Anfragen bei Winterdiensten nehmen zu
Beim neuen Winterdienstgesetz sind Berliner SPD und CDU weiterhin uneinig, was vor allem Grundbesitzer verunsichert. Auf gebaeudereinigung.net gehen vermehrt Anfragen nach Angeboten für Winterdienste ein, da viele Grundbesitzer bei einem Bestehen bleiben des Gesetzes einen Winterdienst beauftragen möchten, um die strengen Bestimmungen des Gesetzes einhalten zu können.

Mit dem Straßenreinigungsgesetz vom 27. November 2010 wollten SPD und Linke ein Schneechaos wie im Winter 2009/10 verhindern. Durch das neue Gesetz müssen Grundeigentümer ab diesem Winter Gehwege anstatt von einem Meter nun 1,50 Meter breit räumen. Außerdem stehen Sie in der Verantwortung, Eisbildung zu verhindern und gegebenenfalls Eisschichten per Hand zu entfernen. "Privatpersonen können dies kaum leisten, da Eisglätte durch Eisregen oder überfrierende Nässe häufig nur entgegengewirkt werden kann, wenn man mehrmals täglich aktiv wird", so Sven Krüger, Geschäftsführer der Krüger & Krüger Facility Services. Außerdem wüssten Hausbesitzer häufig noch immer nicht ausreichend über die neuen Bestimmungen oder auf welche Bereiche sich ihre Verkehrssicherheitspflicht ausstreckt bescheid. Seit einigen Tagen verzeichne das Unternehmen vermehrt Anfragen von verunsicherten Bürgern.


Verunsicherte Hausbesitzer suchen Unterstützung beim Winterdienst
In der fünften Runde der Koalitionsverhandlungen konnten CDU und SPD noch immer keine Einigung bezüglich des neuen Winterdienstgesetzes für Berlin finden. Die CDU hält die Bestimmungen des Gesetzes für überzogen und fordert eine Überprüfung des Gesetzes, um dieses gegebenenfalls noch einmal zu lockern. Die SPD hingegen möchte den Winter zuerst abwarten, bevor sie über das Gesetz erneut entscheidet. "Jetzt Schlüsse aus einem Gesetz zu ziehen, das gerade erst in Kraft getreten ist, ist absurd", so der stellvertretende Landesvorsitzende der SPD, Marc Schulte.
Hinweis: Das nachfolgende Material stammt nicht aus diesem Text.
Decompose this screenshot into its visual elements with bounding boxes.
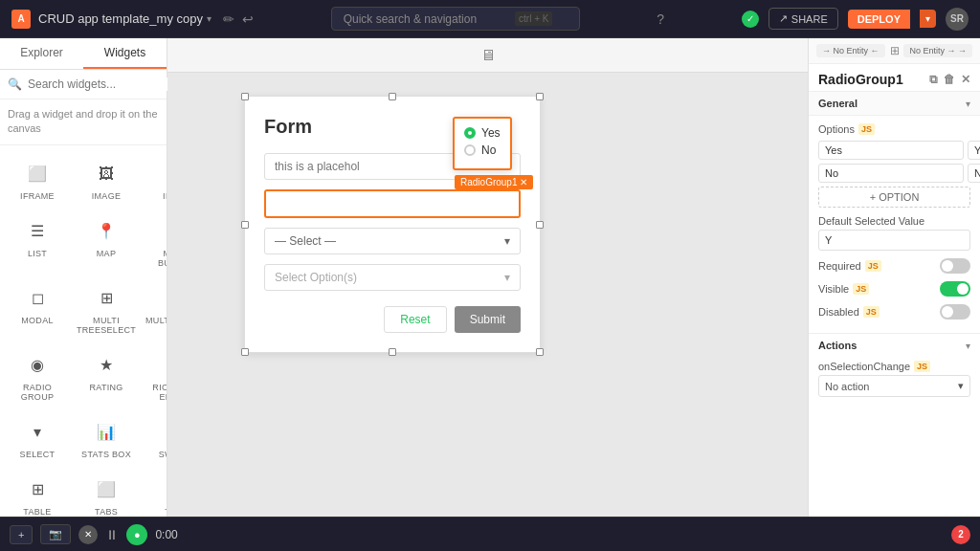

Die Spezialisten von gebaeudereinigung.net gehen davon aus, dass selbst wenn zugunsten einer Überprüfung des Gesetzes entschieden wird, die neuen Bestimmungen zum Winterdienst so schnell nicht verändert werden. Grundstücksbesitzer sind weiterhin in der Pflicht, auf einer 1,5 Meter breiten Fläche Eis und Schnee zu räumen. Doch damit ist es noch nicht getan. "Immer wieder denken unsere Kunden, dass sie nur für den Bereich unmittelbar vor ihrem Grundbesitz verantwortlich sind," erklärt Krüger, "dabei stehen sie häufig auch in der Verkehrssicherungspflicht auf angrenzenden Straßen, zum Beispiel dann, wenn vor dem eigenen Haus kein Gehweg vorhanden ist." Diese Unwissenheit könne laut des neuen Winterdienstgesetzes mit einem Bußgeld von bis zu 25.000 Euro geahndet werden.